(Dataset records)

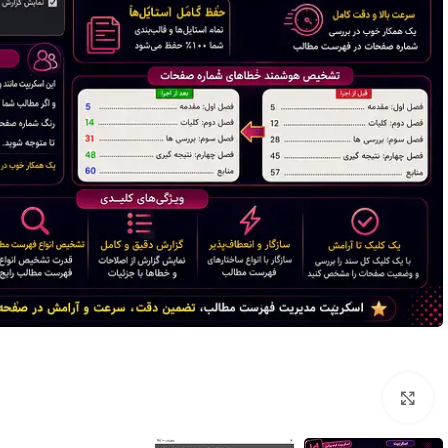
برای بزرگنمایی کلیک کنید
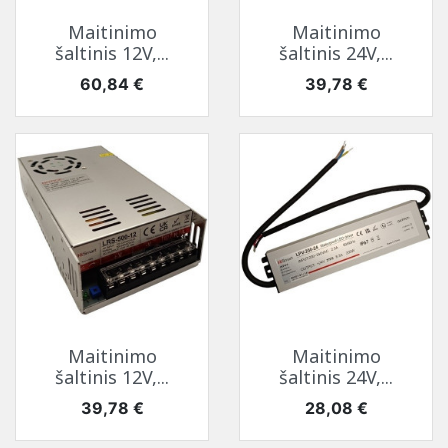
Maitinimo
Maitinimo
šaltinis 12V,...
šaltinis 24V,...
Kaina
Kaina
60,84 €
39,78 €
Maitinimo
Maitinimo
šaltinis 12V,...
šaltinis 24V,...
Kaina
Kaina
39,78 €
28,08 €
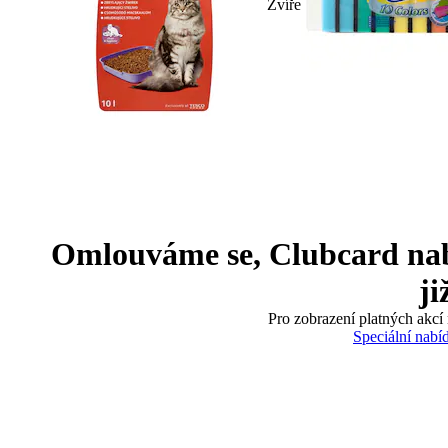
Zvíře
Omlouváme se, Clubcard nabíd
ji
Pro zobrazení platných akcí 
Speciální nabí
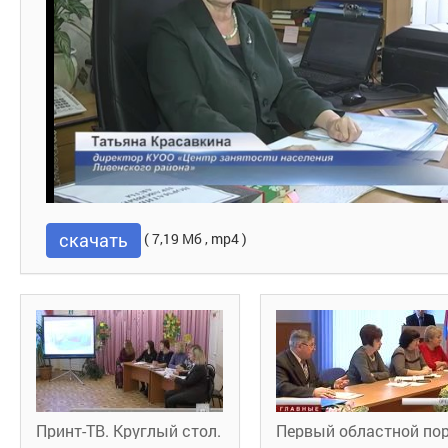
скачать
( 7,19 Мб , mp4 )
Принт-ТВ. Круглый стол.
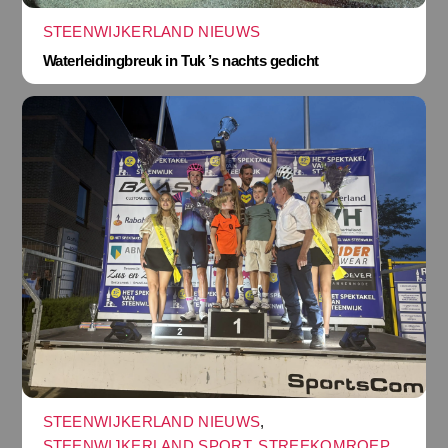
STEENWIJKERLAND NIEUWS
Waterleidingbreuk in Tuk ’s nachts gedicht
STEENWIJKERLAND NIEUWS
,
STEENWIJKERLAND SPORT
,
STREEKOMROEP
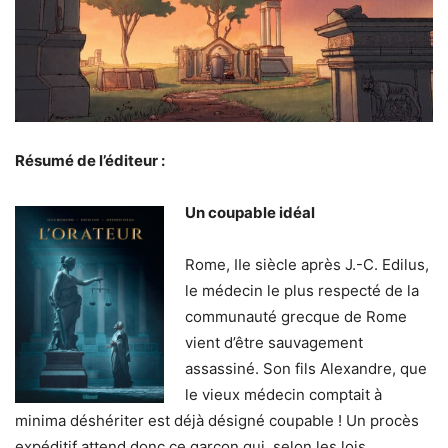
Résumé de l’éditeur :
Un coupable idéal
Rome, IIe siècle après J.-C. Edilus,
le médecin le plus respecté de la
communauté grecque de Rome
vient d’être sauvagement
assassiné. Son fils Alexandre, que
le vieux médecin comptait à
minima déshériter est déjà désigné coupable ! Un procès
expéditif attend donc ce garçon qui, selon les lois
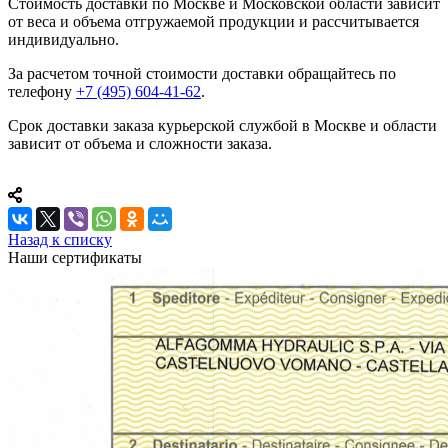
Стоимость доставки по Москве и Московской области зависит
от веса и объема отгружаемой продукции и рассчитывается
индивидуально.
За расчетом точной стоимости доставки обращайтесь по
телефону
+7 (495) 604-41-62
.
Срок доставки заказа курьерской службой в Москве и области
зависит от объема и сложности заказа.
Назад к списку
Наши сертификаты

(End Dataset records)
(Dataset records)

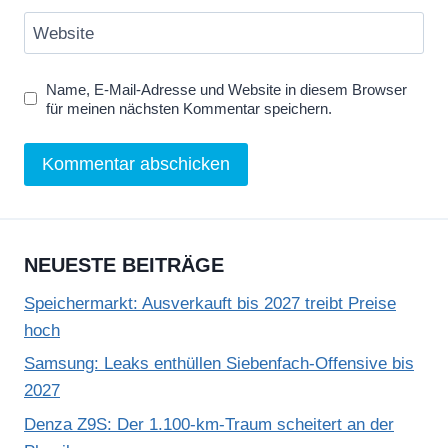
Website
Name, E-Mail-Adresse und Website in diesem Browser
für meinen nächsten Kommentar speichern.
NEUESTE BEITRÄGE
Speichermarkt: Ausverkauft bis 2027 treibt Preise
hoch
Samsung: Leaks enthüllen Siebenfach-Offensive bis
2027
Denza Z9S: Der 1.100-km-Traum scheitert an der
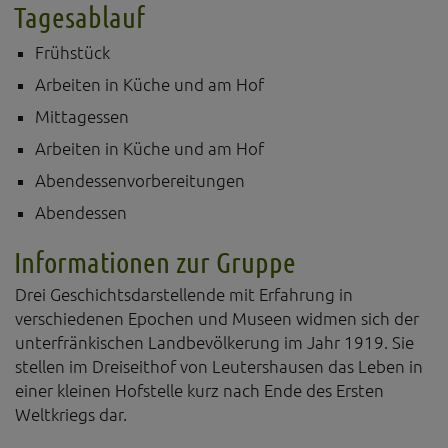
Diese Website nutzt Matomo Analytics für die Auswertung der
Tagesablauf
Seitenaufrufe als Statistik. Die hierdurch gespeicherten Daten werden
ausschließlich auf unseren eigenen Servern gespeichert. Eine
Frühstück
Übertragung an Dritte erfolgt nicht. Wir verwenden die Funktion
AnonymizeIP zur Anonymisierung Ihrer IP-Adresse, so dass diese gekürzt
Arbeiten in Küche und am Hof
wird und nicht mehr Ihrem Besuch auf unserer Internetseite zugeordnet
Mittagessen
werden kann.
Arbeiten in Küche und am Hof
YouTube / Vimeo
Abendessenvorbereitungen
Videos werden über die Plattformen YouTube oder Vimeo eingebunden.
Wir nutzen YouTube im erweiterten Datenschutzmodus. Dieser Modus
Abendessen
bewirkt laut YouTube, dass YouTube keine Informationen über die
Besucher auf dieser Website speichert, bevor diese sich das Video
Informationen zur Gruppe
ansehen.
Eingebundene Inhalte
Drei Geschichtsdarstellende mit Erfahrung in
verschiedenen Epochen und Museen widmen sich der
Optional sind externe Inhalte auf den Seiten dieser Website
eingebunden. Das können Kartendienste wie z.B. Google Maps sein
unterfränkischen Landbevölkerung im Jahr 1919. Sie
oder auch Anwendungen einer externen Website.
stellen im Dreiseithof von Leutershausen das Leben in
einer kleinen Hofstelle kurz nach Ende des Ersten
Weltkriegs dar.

(End Dataset records)
(Dataset records)

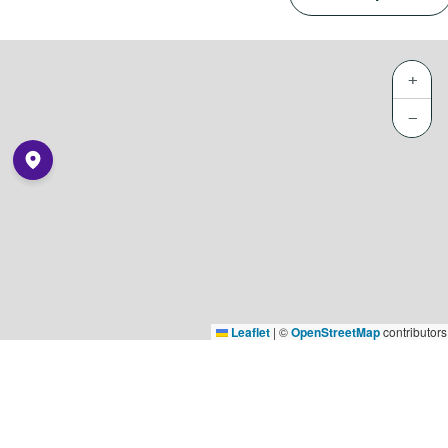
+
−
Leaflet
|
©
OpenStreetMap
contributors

(End Dataset records)

**About this exercise**: Nothing but the lines above, starting at the line that contains "برای بزرگنمایی کلیک کنید" and ending at the line that contains "vient d’être sauvagement", should be given again, exactly and without the pictures.

**Result**:
برای بزرگنمایی کلیک کنید
Maitinimo
Maitinimo
šaltinis 12V,...
šaltinis 24V,...
Kaina
Kaina
60,84 €
39,78 €
Maitinimo
Maitinimo
šaltinis 12V,...
šaltinis 24V,...
Kaina
Kaina
39,78 €
28,08 €
Zvíře
Omlouváme se, Clubcard nabíd
ji
Pro zobrazení platných akcí 
Speciální nabí
скачать
( 7,19 Мб , mp4 )
Принт-ТВ. Круглый стол.
STEENWIJKERLAND NIEUWS
Waterleidingbreuk in Tuk ’s nachts gedicht
STEENWIJKERLAND NIEUWS
,
STEENWIJKERLAND SPORT
,
STREEKOMROEP
Résumé de l’éditeur :
Un coupable idéal
Rome, IIe siècle après J.-C. Edilus,
le médecin le plus respecté de la
communauté grecque de Rome
vient d’être sauvagement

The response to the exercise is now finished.